Conservatives are losing the culture wars on all fronts. Momentum is with progressives. Restricting potential supporters from the battlefield — even unintentionally — doesn’t just eliminate powerful allies. It places the burden of change squarely on the aggrieved parties, availing the opposition of their societal obligations. Police brutality is not only a black issue. Equal pay is not only a women’s issue. Transgender rights is not only a transgender individual issue. I mean this not in the destructive #AllLivesMatter sense that tries to homogenize the very real problems facing specific minority groups. Rather, these are shared problems necessitating shared solutions. Alienating possible partners only exacerbates the divide.
I know what you’re thinking: Well, I don’t do that. Maybe not. But how forcefully do you urge restraint when fellow liberals lunge for jugulars? Progressives insist conservatives rein in their extreme elements. They petition law enforcement organizations to root out their bad apples and demand accountability from organizations that practice discrimination yet frequently fail to turn their gaze inward. Last December, notorious outrage peddler Slate — in a move apparently designed to create an irony singularity — ran a “Year of Outrage” feature chronicling “everything you were angry about on social media.” It’s a fun and occasionally insightful project that utterly glosses over Slate’s role in creating outrage movements…movements spreading unchecked from academia to online circles to the real world like a runaway pathogen.

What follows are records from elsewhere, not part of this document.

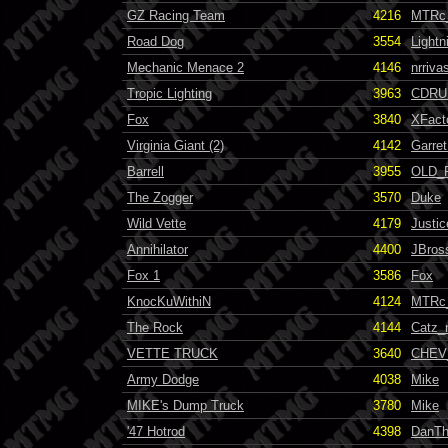
GZ Racing Team
4216
MTRc
Road Dog
3554
Light
Mechanic Menace 2
4146
nrriva
Tropic Lighting
3963
CDRU
Fox
3840
XFact
Virginia Giant (2)
4142
Garret
Barrell
3955
OLD_
The Zogger
3570
Duke
Wild Vette
4179
Justi
Annihilator
4400
JBros
Fox 1
3586
Fox
KnocKuWithiN
4124
MTRc
The Rock
4144
Catz_
VETTE TRUCK
3640
CHEV
Army Dodge
4038
Mike
MIKE's Dump Truck
3780
Mike
'47 Hotrod
4398
DanT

All this is not to say progressives should abandon deeply held personal beliefs to insulate themselves against “PC culture” criticisms. As mentioned above, we’re facing incredibly serious, life-threatening issues. But liberals must develop proportional responses and stop crying wolf. Moderating outrage — taking a minute to think through whether launching a nuclear salvo is appropriate — might bring a new recruit or two into the fold.
At the very least it will help retain allies exasperated with the current state of affairs.